| I'm a huge skeptic of no-code among my friends and colleagues. But seeing how pretty much everyone else here is also expressing skepticism, let me play devil's advocate. I recognize that the utopian promise of no-code is nonsense. There will always be feature demands that violate the "on-rails" nature of the environment, and either require supplementary code, or require waiting for the platform's coders to code up support, or require rebuilding the application from the ground-up. That said, there are all sorts of applications that really are so narrow that an existing GUI can accommodate them. Other posters here have called out Excel/Sheets as an example; Wordpress, Squarespace and WYSIWYG web page editors are another.
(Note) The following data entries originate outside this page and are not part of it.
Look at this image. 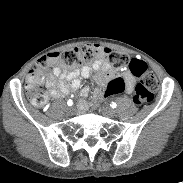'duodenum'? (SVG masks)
I'll return each mask as SVG.
<instances>
[{
	"instance_id": "410a0bca",
	"label": "duodenum",
	"mask_w": 183,
	"mask_h": 183,
	"mask_svg": "<svg viewBox=\"0 0 183 183\" xmlns=\"http://www.w3.org/2000/svg\"><path fill=\"white\" fill-rule=\"evenodd\" d=\"M93 93H94V95H93V97H92V98H93V100H94V101H96V102H97V101H99V100H100V98H101V97H100V95H101V93H102V92H101V90L97 88V89H95V90H94V92H93ZM79 106H80V108H81V109H83V110H84V109H86V108H87V106H88V105H87V103H86V102H84V101H83V102H81V103H80V105H79Z\"/></svg>"
}]
</instances>
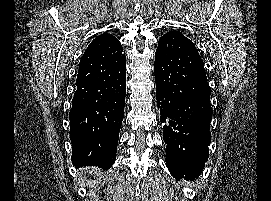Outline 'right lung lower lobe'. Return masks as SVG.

As a coder, I always feel frustrated by WYSIWYG interfaces' side effects, limitations, and inevitable bugs, but people do use them all the time, productively. Of course, both web editors and spreadsheets do involve the ability to write code! It's just that the code's role is very narrow and limited to a small expressive range (CSS, say, or various SUMs and HLOOKUPs). When the domain is relatively narrow and its boundaries are pretty clear, no-code can be wonderful. The real question, right now, is whether applications that are innovative can be built using "no-code" tools that necessarily assume all sorts of limitations. I have seen some clever and impressive uses of, say, Airtable + Zapier + Typeform. That sort of "API-weaving" seems to me the most promising direction for no-code. I'm more skeptical of the projects, like bubble.io, which try to be a sort of Photoshop-for-building-applications. |
My wife was able to setup a WordPress site that sold fundraiser raffle tickets for her Rotary Club. The event was on local TV and handled a spike in traffic – thousands of ticket sales in a few hours – with no problem. This whole thing cost her less than $300, which would only get a few hours if she had to hire a dev.
I kept on telling her I was on standby and could help out, but she didn't need it once. She built the entire thing with WYSIWYG and WordPress plugins.
No-one is saying you build your tech startup with no-code WYSIWYG. But imagine if my wife's no-code skills (in her place, WordPress) became as common place as knowing Microsoft Office.